Poster Abstract and Code Camp
It’s been a tad quiet on the blog front over the past couple weeks. Here is what the Praxis squad has been up to.
It’s been a great week for collaborative writing. We put together a poster abstract for DH 2013 that crystallized a lot of our thoughts on Prism and crowdsourcing thus far. Perhaps we will see some of our loyal readers there? The poster abstract that we put together discusses crowdsourcing as a continuum from more mechanical interaction to forms that maintain more of a sense of the autonomous individual. We concluded by conceiving of a few different types of interfaces for Prism and the ways in which they might affect the nature of the crowdsourcing process. Much of the abstract was put together with multiple people writing different parts of the document at the same time, which I thought was an interesting enactment of the sorts of questions and issues that we have been working through. It was great to see each person’s piece combined into the whole. Special shout-out to Gwen for taking the lead on the abstract coordination/writing and to Jeremy for his expert wisdom.

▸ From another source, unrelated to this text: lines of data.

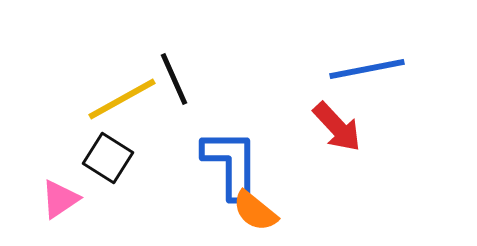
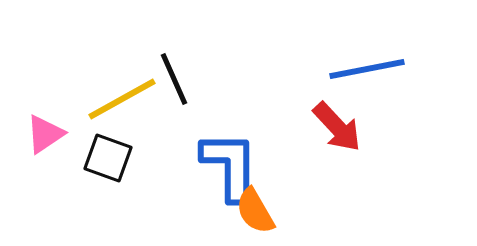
black square: rotated 12 degrees counterclockwise
blue L-shape: moved 1 px left, 2 px down
pink triangle: moved 15 px left, 65 px up
orange semicircle: rotated 21 degrees clockwise
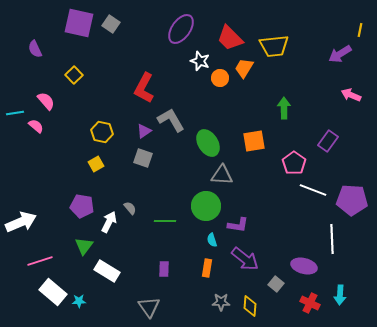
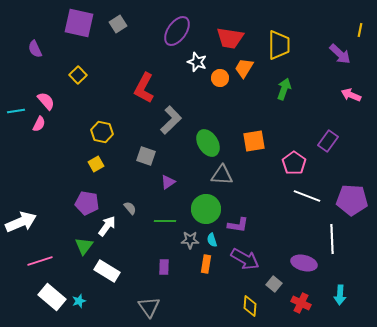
gray square at (111, 24): moved 7 px right; rotated 24 degrees clockwise
purple ellipse at (181, 29): moved 4 px left, 2 px down
red trapezoid at (230, 38): rotated 36 degrees counterclockwise
yellow trapezoid at (274, 46): moved 5 px right, 1 px up; rotated 84 degrees counterclockwise
purple arrow at (340, 54): rotated 105 degrees counterclockwise
white star at (200, 61): moved 3 px left, 1 px down
yellow square at (74, 75): moved 4 px right
green arrow at (284, 108): moved 19 px up; rotated 20 degrees clockwise
cyan line at (15, 113): moved 1 px right, 2 px up
gray L-shape at (171, 120): rotated 76 degrees clockwise
pink semicircle at (36, 126): moved 3 px right, 2 px up; rotated 77 degrees clockwise
purple triangle at (144, 131): moved 24 px right, 51 px down
gray square at (143, 158): moved 3 px right, 2 px up
white line at (313, 190): moved 6 px left, 6 px down
purple pentagon at (82, 206): moved 5 px right, 3 px up
green circle at (206, 206): moved 3 px down
white arrow at (109, 222): moved 2 px left, 4 px down; rotated 10 degrees clockwise
purple arrow at (245, 259): rotated 8 degrees counterclockwise
purple ellipse at (304, 266): moved 3 px up
orange rectangle at (207, 268): moved 1 px left, 4 px up
purple rectangle at (164, 269): moved 2 px up
gray square at (276, 284): moved 2 px left
white rectangle at (53, 292): moved 1 px left, 5 px down
cyan star at (79, 301): rotated 16 degrees counterclockwise
gray star at (221, 302): moved 31 px left, 62 px up
red cross at (310, 303): moved 9 px left
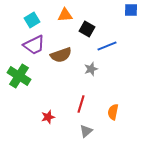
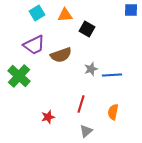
cyan square: moved 5 px right, 7 px up
blue line: moved 5 px right, 29 px down; rotated 18 degrees clockwise
green cross: rotated 10 degrees clockwise
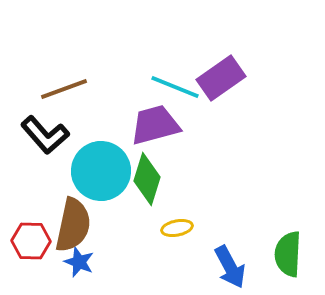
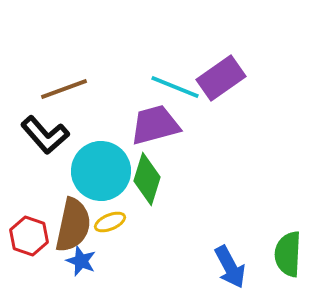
yellow ellipse: moved 67 px left, 6 px up; rotated 12 degrees counterclockwise
red hexagon: moved 2 px left, 5 px up; rotated 18 degrees clockwise
blue star: moved 2 px right, 1 px up
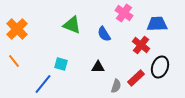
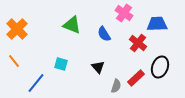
red cross: moved 3 px left, 2 px up
black triangle: rotated 48 degrees clockwise
blue line: moved 7 px left, 1 px up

Part of the reason for radio silence has been a distinct shift in our day to day work. After finishing the poster abstract, Wayne and company started hitting us hard and fast with code boot camp. So far we’ve dipped into command line, git, and ruby on rails. Things are going pretty well so far - it feels a little like taking a giant cyber-multivitamin as we prepare to put all of our plans for Prism into action in the next few months. When asked to explain git and version control, I like to do so by comparing it to time travel without the risk of creating a universe collapsing paradox. For next week we are moving through the first ten exercises of Learn Ruby the Hard Way. The idea is that you type out letter for letter a series of code, trouble shoot if it doesn’t run, and then reflect back on what you wrote. This seems a bit unusual - I would expect a more traditional format to teach you the concept first and then enact the code yourself. The LRTHW model works great for my personality type: I always have a hard time with training of any sort. Invariably in any new employee training, my attention immediately starts to wander as soon as my superior starts to explain something to me, and I always wind up learning by doing. So this reversed pedagogical model works well for me: I do first and then think back on the process. I can imagine it being very frustrating, though, if you are the kind of student that dutifully pays attention to the lesson on view.
It’s an interesting model, and I wonder if it could be adapted for the humanities. What might that entail? Maybe I could have my students type out an essay paragraph word for word and then reflect on it after the fact. Would the model still work, or is there something about humanities thinking that requires that the thinking/learning precede the doing?